Stockbroker Steve Schillinger had worked at San Francisco’s Pacific Exchange for more than two decades when officials there discovered that he was taking illegal sports bets from other brokers and fired him. The year was 1996.
Needing a new job and intrigued by the explosive growth of the Internet, Schillinger moved to Antigua to help set up and run the world’s first online sports-betting service, called World Sports Exchange. Because the service was accepting online wagers from U.S. residents, the Justice Department deemed it illegal.
In 1998, the FBI charged Schillinger with unlawful Internet gambling and issued a felony warrant for his arrest. Until last month, he had been wanted by the FBI for 15 years.

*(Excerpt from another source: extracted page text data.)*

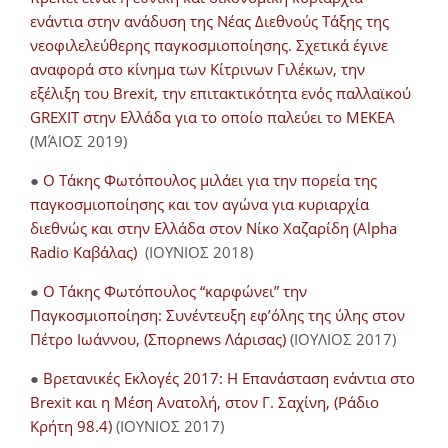
ενάντια στην ανάδυση της Νέας Διεθνούς Τάξης της
νεοφιλελεύθερης παγκοσμιοποίησης. Σχετικά έγινε
αναφορά στο κίνημα των Κίτρινων Γιλέκων, την
εξέλιξη του Brexit, την επιτακτικότητα ενός παλλαϊκού
GREXIT στην Ελλάδα για το οποίο παλεύει το ΜΕΚΕΑ
(ΜΆΙΟΣ 2019)
●
Ο Τάκης Φωτόπουλος μιλάει για την πορεία της
παγκοσμιοποίησης και τον αγώνα για κυριαρχία
διεθνώς και στην Ελλάδα στον Νίκο Χαζαρίδη (Alpha
Radio Καβάλας)
(ΙΟΥΝΙΟΣ 2018)
●
Ο Τάκης Φωτόπουλος “καρφώνει” την
Παγκοσμιοποίηση: Συνέντευξη εφ’όλης της ύλης στον
Πέτρο Ιωάννου, (Σπορnews Λάρισας)
(ΙΟΥΛΙΟΣ 2017)
●
Βρετανικές Εκλογές 2017: Η Επανάσταση ενάντια στο
Brexit και η Μέση Ανατολή, στον Γ. Σαχίνη, (Ράδιο
Κρήτη 98.4)
(ΙΟΥΝΙΟΣ 2017)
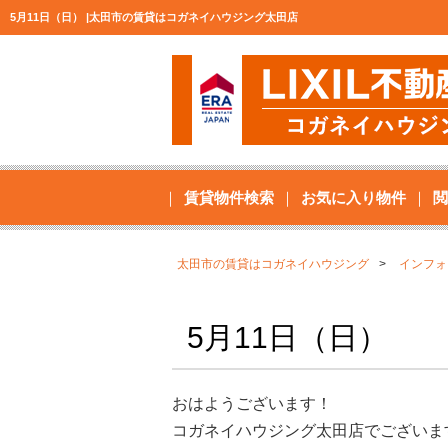
5月11日（日） |太田市の賃貸はコガネイハウジング太田店
賃貸物件検索
お気に入り物件
閲
太田市の賃貸はコガネイハウジング
インフォ
5月11日（日）
おはようございます！
コガネイハウジング太田店でございま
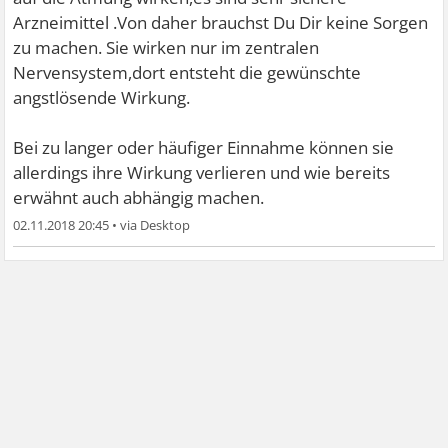
Arzneimittel .Von daher brauchst Du Dir keine Sorgen
zu machen. Sie wirken nur im zentralen
Nervensystem,dort entsteht die gewünschte
angstlösende Wirkung.
Bei zu langer oder häufiger Einnahme können sie
allerdings ihre Wirkung verlieren und wie bereits
erwähnt auch abhängig machen.
02.11.2018 20:45
•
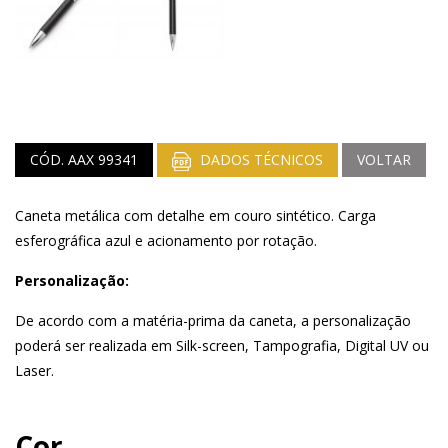
CÓD. AAX 99341
DADOS TÉCNICOS
VOLTAR
Caneta metálica com detalhe em couro sintético. Carga
esferográfica azul e acionamento por rotação.
Personalização:
De acordo com a matéria-prima da caneta, a personalização
poderá ser realizada em Silk-screen, Tampografia, Digital UV ou
Laser.
Cor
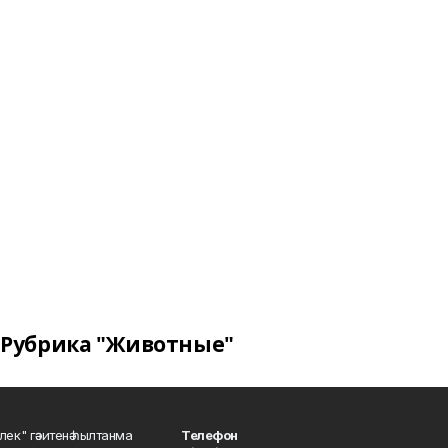
Рубрика "Животные"
шлек" гәзитенә һылтанма
Телефон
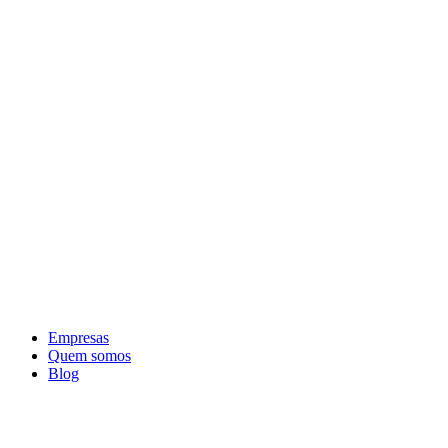
Ir
para
o
conteúdo
Empresas
Quem somos
Blog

But Schillinger’s recent death appears to have ended the saga, although several circumstances leave open the possibility of foul play.

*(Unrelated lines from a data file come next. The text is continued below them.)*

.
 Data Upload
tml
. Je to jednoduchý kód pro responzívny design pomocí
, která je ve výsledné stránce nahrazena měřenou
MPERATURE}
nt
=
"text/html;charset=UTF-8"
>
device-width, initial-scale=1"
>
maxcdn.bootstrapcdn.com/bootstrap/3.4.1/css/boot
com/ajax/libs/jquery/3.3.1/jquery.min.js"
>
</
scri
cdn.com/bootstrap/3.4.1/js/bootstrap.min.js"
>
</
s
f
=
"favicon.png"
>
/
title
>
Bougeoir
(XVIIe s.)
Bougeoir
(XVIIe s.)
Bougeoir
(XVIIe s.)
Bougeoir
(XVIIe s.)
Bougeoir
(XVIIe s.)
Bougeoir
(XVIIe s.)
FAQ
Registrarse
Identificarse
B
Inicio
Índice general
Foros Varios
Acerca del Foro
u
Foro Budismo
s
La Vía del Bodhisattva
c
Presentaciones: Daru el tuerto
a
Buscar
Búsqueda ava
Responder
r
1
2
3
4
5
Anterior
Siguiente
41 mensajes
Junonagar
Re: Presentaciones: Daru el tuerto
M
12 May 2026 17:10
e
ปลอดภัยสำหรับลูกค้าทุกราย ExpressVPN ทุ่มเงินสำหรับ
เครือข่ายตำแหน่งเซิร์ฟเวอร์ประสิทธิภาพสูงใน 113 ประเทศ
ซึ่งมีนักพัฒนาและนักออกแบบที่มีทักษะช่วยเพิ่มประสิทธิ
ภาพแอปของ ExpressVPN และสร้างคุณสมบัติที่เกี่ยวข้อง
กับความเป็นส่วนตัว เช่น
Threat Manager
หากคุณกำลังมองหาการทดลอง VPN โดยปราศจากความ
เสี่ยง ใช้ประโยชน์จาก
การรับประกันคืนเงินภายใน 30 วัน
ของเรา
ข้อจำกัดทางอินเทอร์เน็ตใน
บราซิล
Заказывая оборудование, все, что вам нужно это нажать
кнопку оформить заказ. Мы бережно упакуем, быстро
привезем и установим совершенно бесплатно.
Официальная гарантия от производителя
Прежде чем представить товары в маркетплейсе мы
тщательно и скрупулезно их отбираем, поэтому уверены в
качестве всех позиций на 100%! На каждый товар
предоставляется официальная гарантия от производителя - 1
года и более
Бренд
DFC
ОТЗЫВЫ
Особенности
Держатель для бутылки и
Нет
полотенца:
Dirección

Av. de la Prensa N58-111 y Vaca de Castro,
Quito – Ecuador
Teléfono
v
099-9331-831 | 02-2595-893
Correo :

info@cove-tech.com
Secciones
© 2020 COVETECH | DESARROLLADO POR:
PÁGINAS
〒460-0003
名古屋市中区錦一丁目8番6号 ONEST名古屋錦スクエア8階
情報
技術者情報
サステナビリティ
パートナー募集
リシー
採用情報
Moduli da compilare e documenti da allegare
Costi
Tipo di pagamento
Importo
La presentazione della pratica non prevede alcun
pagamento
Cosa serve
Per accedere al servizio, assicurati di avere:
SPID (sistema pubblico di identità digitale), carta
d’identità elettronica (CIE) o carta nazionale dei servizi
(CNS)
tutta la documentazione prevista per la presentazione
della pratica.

The 60-year-old was found with a single gunshot wound to the head in a condominium he owned in the Antiguan capital of St. John’s on April 20, according to Antigua police. Neighbors who had come by Schillinger’s home told police they saw a door open, went inside, discovered the body and contacted authorities.
Back in 1998, Schillinger declined to return to the U.S. to turn himself in, electing instead to remain a fugitive in Antigua and continue helping run the online betting service.
About a month ago, however, World Sports Exchange suddenly and unexpectedly went out of business, stiffing hundreds of customers worldwide out of thousands of dollars that they had in their online wagering accounts. Company employees also were not given their final paychecks.
Two weeks later, Schillinger was found dead under violent circumstances.
Antiguan media outlets have reported that a .38-caliber handgun was found near the body and that the death was likely a suicide, but Antigua police said the incident is still under investigation and that foul play has not been ruled out.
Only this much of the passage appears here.